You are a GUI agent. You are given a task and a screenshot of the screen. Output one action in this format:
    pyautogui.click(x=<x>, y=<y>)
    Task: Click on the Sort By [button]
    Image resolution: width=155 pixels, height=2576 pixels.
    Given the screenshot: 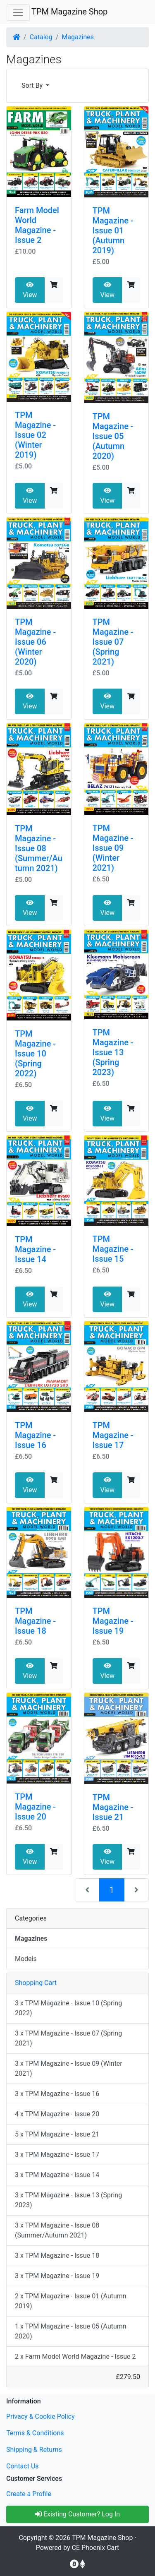 What is the action you would take?
    pyautogui.click(x=32, y=85)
● ● ● ●
Restate the listing exactly, starting at its first line and ending at the line where "Image resolution: width=155" occurs; include both and no other lines.

You are a GUI agent. You are given a task and a screenshot of the screen. Output one action in this format:
    pyautogui.click(x=<x>, y=<y>)
    Task: Click on the Sort By [button]
    Image resolution: width=155 pixels, height=2576 pixels.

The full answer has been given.